師匠乱入


「今の、声って……」


「桔梗さん、かな……? けど、なんだかただ事じゃあないような……?」


「お、怒っている……! おばば様のあの様子は、本気で怒っている証拠だ!! む、昔、やんちゃが過ぎた私たちがおばば様を本気で怒らせた時と、全く同じ声色をしているっ!!」


 その声を耳にした三人娘がそれぞれの反応を見せ、特に栞桜が恐ろしさに震え上がった。

 心なしか気絶しているやよいもうんうんと唸り声を上げるようになっており、さながら悪夢を見る子供のように苦し気な表情を浮かべているように見える。


 一発で理解出来る異常事態を把握した燈は、まず間違いなく桔梗の怒りの原因となっているであろう自身の師匠へと詰め寄り、事情を問い質していった。

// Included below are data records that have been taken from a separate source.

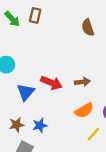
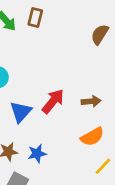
brown semicircle: (88, 28) -> (100, 34), turned 49
red arrow: (52, 83) -> (53, 101), turned -75

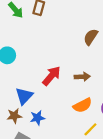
brown semicircle: (100, 34) -> (91, 37), moved
blue triangle: (21, 112) -> (24, 96), moved

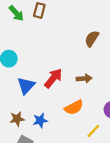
blue triangle: (24, 96) -> (26, 86), moved
orange semicircle: (83, 105) -> (74, 107), moved

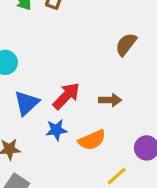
blue star: (40, 120) -> (56, 130), moved

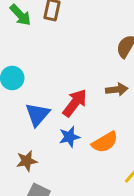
brown arrow: (110, 100) -> (117, 90), moved

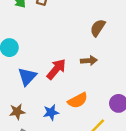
blue star: (69, 137) -> (51, 112), moved

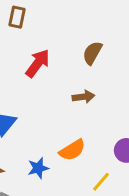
red arrow: (56, 69) -> (38, 63), moved

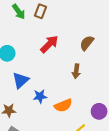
brown arrow: (83, 97) -> (76, 71), turned 96
blue star: (38, 168) -> (40, 96), moved

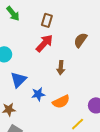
brown rectangle: (41, 11) -> (47, 20), moved
brown arrow: (76, 71) -> (61, 68), moved

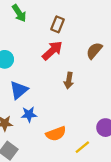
blue star: (38, 94) -> (29, 114), moved
orange semicircle: (61, 102) -> (56, 134), moved

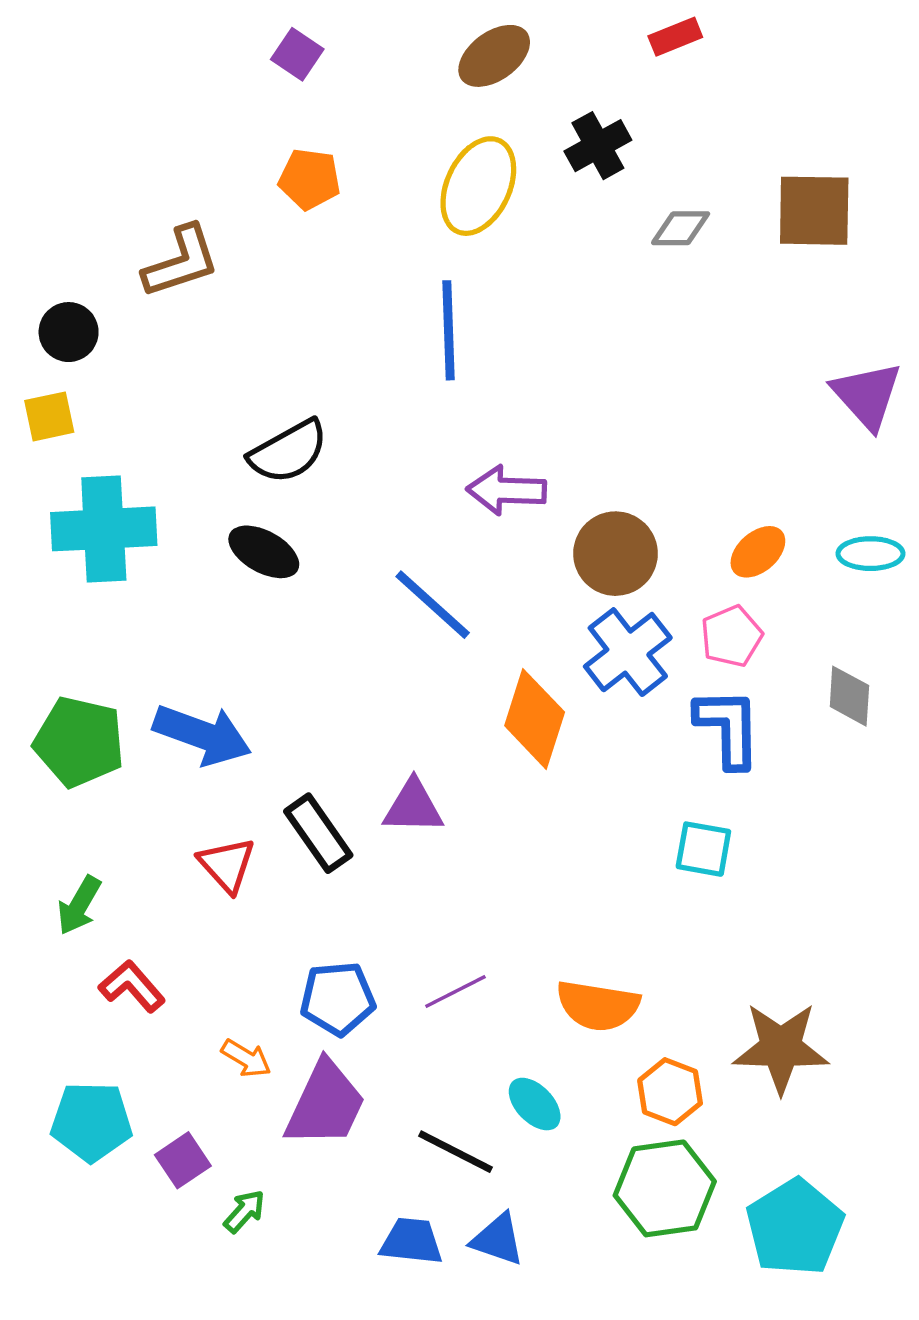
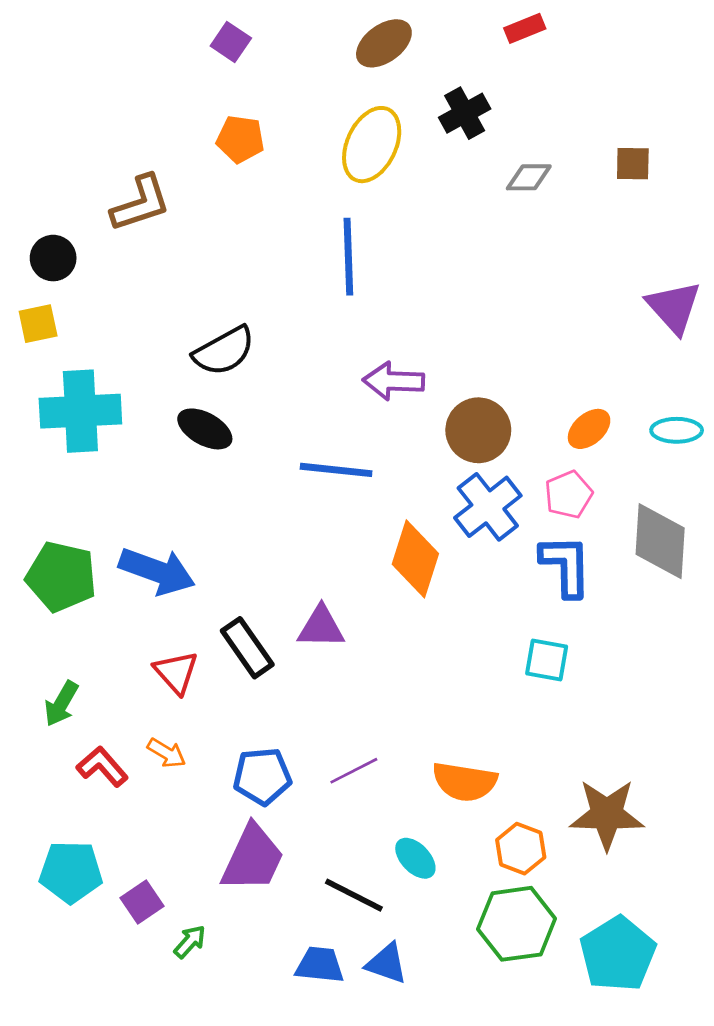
brown square: (814, 211) -> (633, 164), size x0.6
blue line: (433, 605) -> (336, 470), turned -36
gray diamond: (849, 696) -> (660, 541), size x1.6
orange arrow: (246, 1058) -> (167, 753), moved

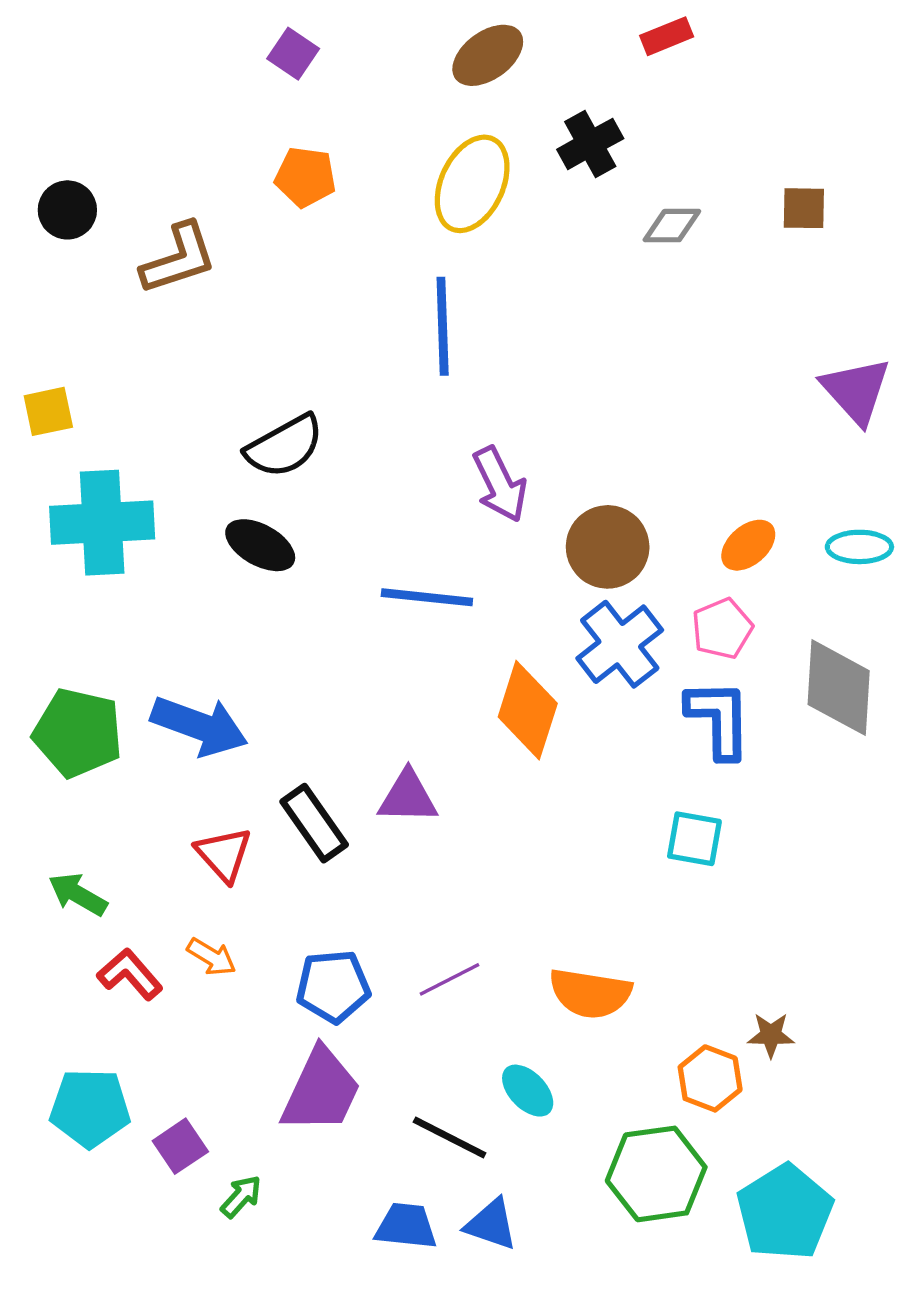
black circle: (53, 258) -> (67, 210), moved
purple arrow: (394, 381) -> (500, 484), turned -118
green arrow: (61, 704) -> (78, 894), turned 90
brown star: (607, 814) -> (771, 1035), size x0.5
orange hexagon: (521, 849) -> (710, 1078), moved

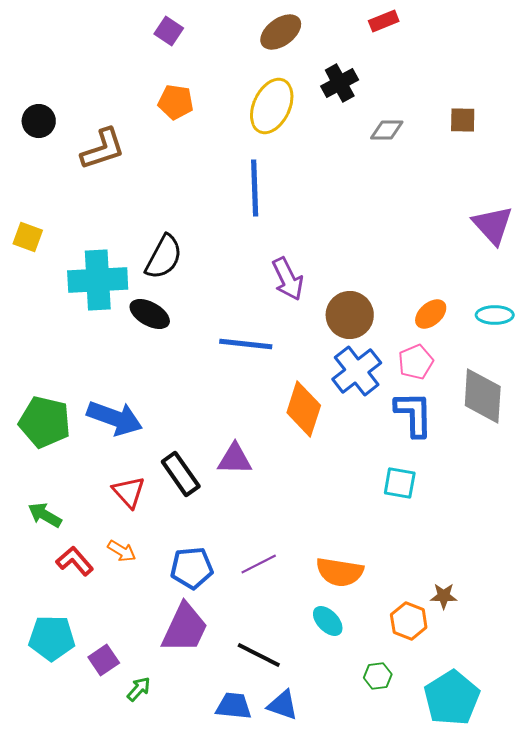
yellow square: (48, 411) -> (28, 237), turned 32
black semicircle: (285, 446) -> (164, 257), turned -33
cyan cross: (102, 523) -> (98, 280), moved
cyan ellipse: (528, 1091) -> (328, 621), moved
green hexagon: (656, 1174) -> (378, 676), size x0.5

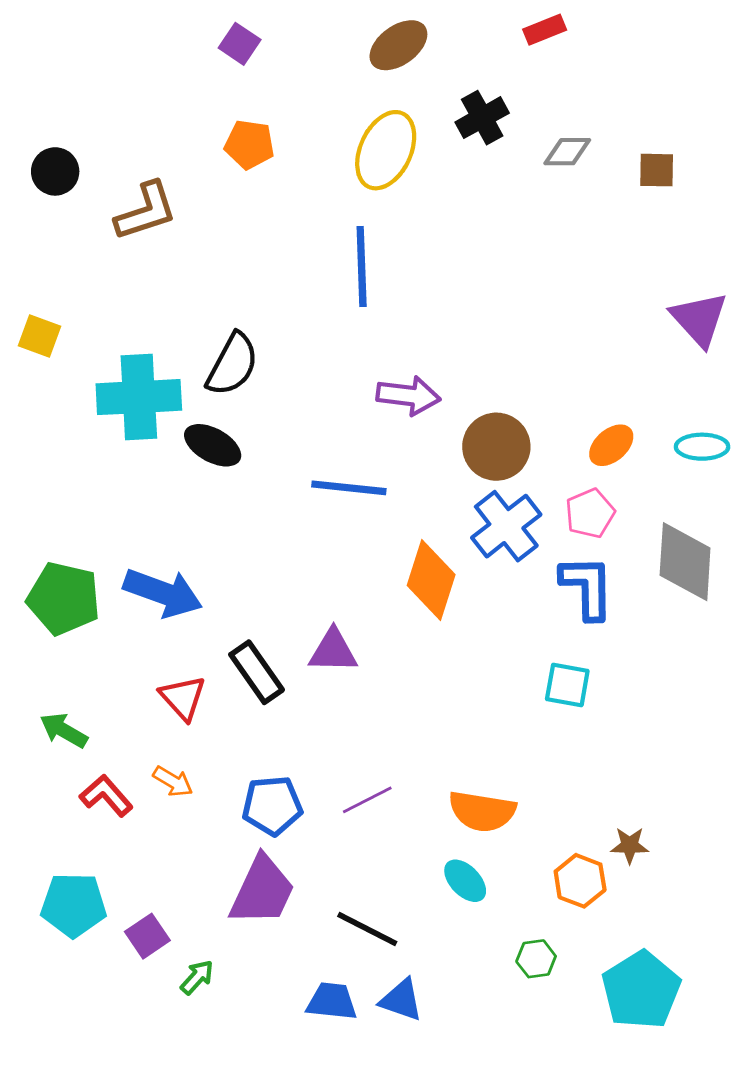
gray diamond: (387, 130) -> (567, 152), moved
purple arrow: (288, 279) -> (408, 396), turned -57

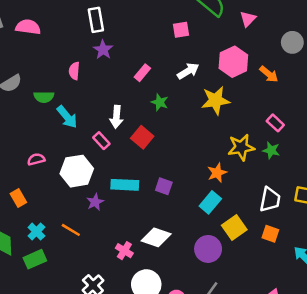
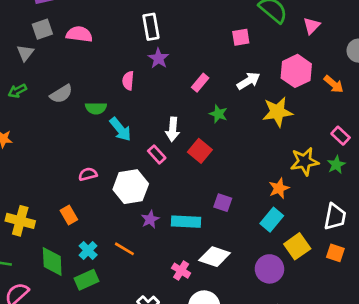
green star: (271, 150) -> (336, 165), turned 30
cyan rectangle: (125, 185) -> (186, 222), moved

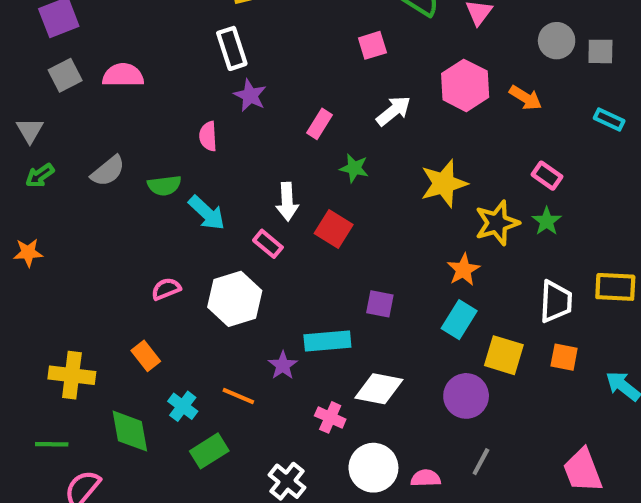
gray triangle: (25, 53) -> (30, 130), moved
yellow star: (277, 112) -> (444, 183), moved
purple star: (150, 219) -> (283, 365), moved
yellow square: (297, 246) -> (504, 355), turned -30
green rectangle: (86, 280) -> (209, 451), moved

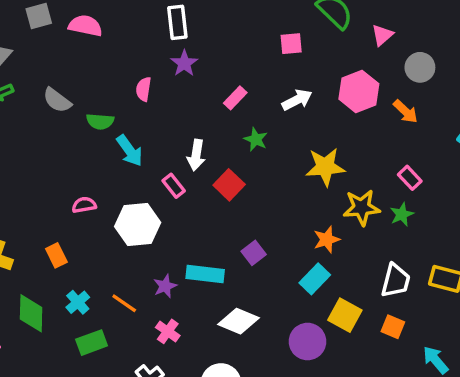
gray circle: (557, 41) -> (420, 67), moved
gray semicircle: (108, 171) -> (57, 100), turned 64
purple square: (380, 304) -> (254, 253), turned 30
pink cross: (330, 417) -> (168, 331), moved

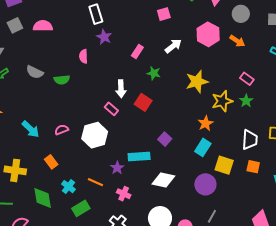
cyan arrow: (130, 151) -> (31, 129), moved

「し、師匠? なにしたんすか!? 桔梗さん、マジギレしてるんすけど!?」


「い、いやあ、あのな? 実はちょっとした揉め事があって、百元が首を吊ろうとしたんじゃよ。それを止めるために必死になってる最中にな……ぽろっと、わしが秘蔵の春画をまだ隠し持っていることを言ってしまってな……」


「あんた……っ! なにしてんすか!? 俺と蒼が大恥搔いてまで庇ってあげてたのに、自滅してどうするんですか!?」


「いやいやいや、わしも必死だったんじゃって! 不可抗力だったんじゃって!! でまあ、それを聞いた桔梗がまたとんでもない騒動の火種を持ち込みやがって……と、怒り心頭になってな。盛大にぶっ飛ばされてこんな有様に――」


「自業自得じゃないっすか!? 完全に師匠の自爆から始まった自己責任の賜物じゃないっすか!! もう俺知らないっすよ!? 俺がフォローするのにも限界がありますって!!」


「ま、待て! まだ重要な情報があって――」


 この異常事態を自爆で引き起こした師匠への怒りと呆れを半々にした感情をぶつける燈を制した宗正が、決死の表情で何かを伝えようとする。

 だが、彼が説明をするよりも早く、新たな異常事態が文字通り蒼の部屋へと飛び込んできた。


「あ、あれ? なにかな、これ……?」


 ぶいーん、と音を立てて飛来した何かを目にしたこころが呟く。

 人の顔面ほどの大きさをしたそれは、どことなく飛行型のドローンに似ていた。


『ムネマサ、ハッケン。ムネマサ、ハッケン。モクヒョウハ、ソウノヘヤニイマス』


「しゃ、喋った!? どういう仕組みのからくりだ、これは!?」


「これは、確か――」


 飛んだり音声を発したり標的を捜索したりと、多彩な機能と高性能っぷりを発揮するそのからくりに驚嘆する栞桜の隣で、何かに覚えのある涼音が呟きを漏らす。

 なんとなく、嫌な予感と不安要素が倍々ゲームで増えていく状況のなかで、戦々恐々としている燈がごくりと息を飲んだ瞬間、それは起こった。


「む~ね~ま~さ~っ!!」


「ひ、ひいいっ!?」


 どごぉん! と音がして、また別方向の壁がぶち壊される。

 同時に天井が打ち抜かれ、頭上の方向から何かが落下しながら自身の部屋へと侵入する様を目にした蒼は、最早諦めの境地に達した心のままに嘆きの言葉を口にした。


「壁も襖も天井も破壊されて……僕、今日からどこで眠ればいいんだろうなぁ……?」


 しっかりとやよいを抱き締め、壁や天井の残骸から彼女を庇う蒼に対する同情を抱く一同の前で、彼の心(と彼の部屋)をズタボロにした人物たちがゆっくりと顔を上げる。


「宗正、あんたって奴は本当に懲りない男だね……!! 今度は春画じゃなく、あんたのことを燃やしてやろうか?」


「旧友だからと君の奔放さは見逃していたが、それが弟子たちの不利益になるというのなら話は別だ。僕の方から、君を教育した方が良さそうだね……!!」


 般若か、悪鬼か。人ならざるものとしか思えない凶悪さを秘めた怒りの表情を浮かべる彼らの姿を目にし、憤怒の文言を耳にした燈へと、恐怖が一周回って愉快さになってきた宗正がおどけた声でこう告げた。